The medical provider will use the tumors grade and stage to determine which treatment options will be most beneficial and effective.
Since prostate cancer grows slowly, doctors may choose to delay treatment in men with other serious health issues and instead actively monitor its growth. If chosen, this approach would involve close monitoring of tumor growth with regular testing to ensure that the tumor remains relatively small, is not invading other tissues, and is not causing other health issues.
Surgery is used to remove the tumor manually. The most common surgery is a radical prostatectomy, which involves removing the prostate gland and surrounding tissues. The side effects of prostate surgery can be severe and include urinary incontinence, erectile dysfunction, bleeding, blood clots, and infections at the surgery site.
Radiation can be applied externally (external beam radiation) or internally inside the tumor (brachytherapy). The purpose of radiation is to completely get rid of low-grade tumors that have remained within the prostate gland, or to relieve symptoms and control tumor growth in men with high-grade tumors. The side effects of radiation include urinary, erectile and bowel problems in addition to fatigue, swelling, and pain.
Cryotherapy is a method that quickly freezes and kills prostate cancer tissue. Generally, doctors use cryotherapy to treat early-stage or low-grade prostate cancer. This procedure is not typically used as a first line of defense and is instead an option if the cancer has come back after treatment with other therapies. Often men who have undergone cryotherapy experience blood in the urine as well as swelling and pain in the prostrate. Further, men can also develop erectile dysfunction.
Hormonal Therapy involves removing or reducing the male androgen hormones that support the growth of prostate cancer cells. This therapy is often used to treat cancer that has traveled to distant areas of the body or has reappeared after other treatments. The side effects of hormone therapy include loss of sexual desire, erectile dysfunction, shrinkage of penis, in addition to anemia, osteoporosis, weight gain, fatigue, and depression.
Chemotherapy is another example of a treatment option used to treat many cancer types. For prostate cancer, chemotherapy is not the most common treatment and may only be provided if other treatments have not worked. Occasionally, chemotherapy will be provided with hormone therapy or immediately after surgery. The side effects of chemotherapy include hair loss, sores in mouth, gastrointestinal issues, fatigue, and bruising.
Unlike most other cancers, prostate cancer has a vaccine which can help stimulate the body’s immune system to fight and kill the cancer tissue. This vaccine is only provided to patients with advanced cancer that has stopped responding to other therapies.
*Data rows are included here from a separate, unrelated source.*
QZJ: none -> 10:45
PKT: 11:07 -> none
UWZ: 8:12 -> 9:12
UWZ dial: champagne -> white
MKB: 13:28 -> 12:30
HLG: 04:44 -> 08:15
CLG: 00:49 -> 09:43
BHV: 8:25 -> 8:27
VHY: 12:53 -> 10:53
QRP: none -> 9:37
Often the vaccine treatment causes less side effects compared to that of other treatment options. However, patients using the vaccine may experience fever, chills, fatigue, pain, headaches, and nausea.
Prostrate cancer that metastasizes is most likely to travel to the bone. Bone-directed treatments include a number of procedures which aim to prevent the cancer from reaching the bones. Doctors generally perform these therapies on patients with actively growing tumors that are beginning to expand outside of the prostate. The side effects of the bone-directed treatments include an increased risk of infection, as well as increased bleeding and decreased blood cell counts.